> What is required: Transcribe exactly the line containing "promotor Alexey Kolouboff" plus every later line in the data.

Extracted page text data

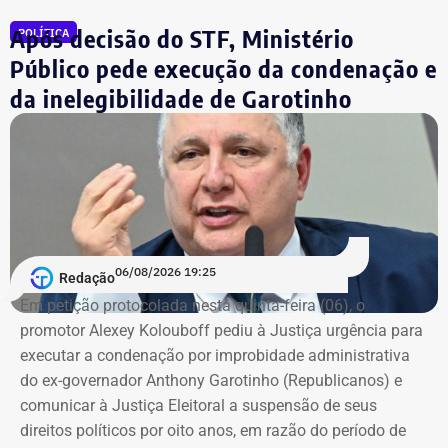
declaração apresentada, sem informações, nos prints,
Após decisão do STF, Ministério
POLÍTICA
sobre marca, modelo ou valor de mercado dos relógios.
Público pede execução da condenação e
da inelegibilidade de Garotinho
06/08/2026 19:25
Redação
Em petição protocolada nesta quinta-feira (06), o
promotor Alexey Kolouboff pediu à Justiça urgência para
executar a condenação por improbidade administrativa
do ex-governador Anthony Garotinho (Republicanos) e
comunicar à Justiça Eleitoral a suspensão de seus
direitos políticos por oito anos, em razão do período de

> Answer below:
promotor Alexey Kolouboff pediu à Justiça urgência para
executar a condenação por improbidade administrativa
do ex-governador Anthony Garotinho (Republicanos) e
comunicar à Justiça Eleitoral a suspensão de seus
direitos políticos por oito anos, em razão do período de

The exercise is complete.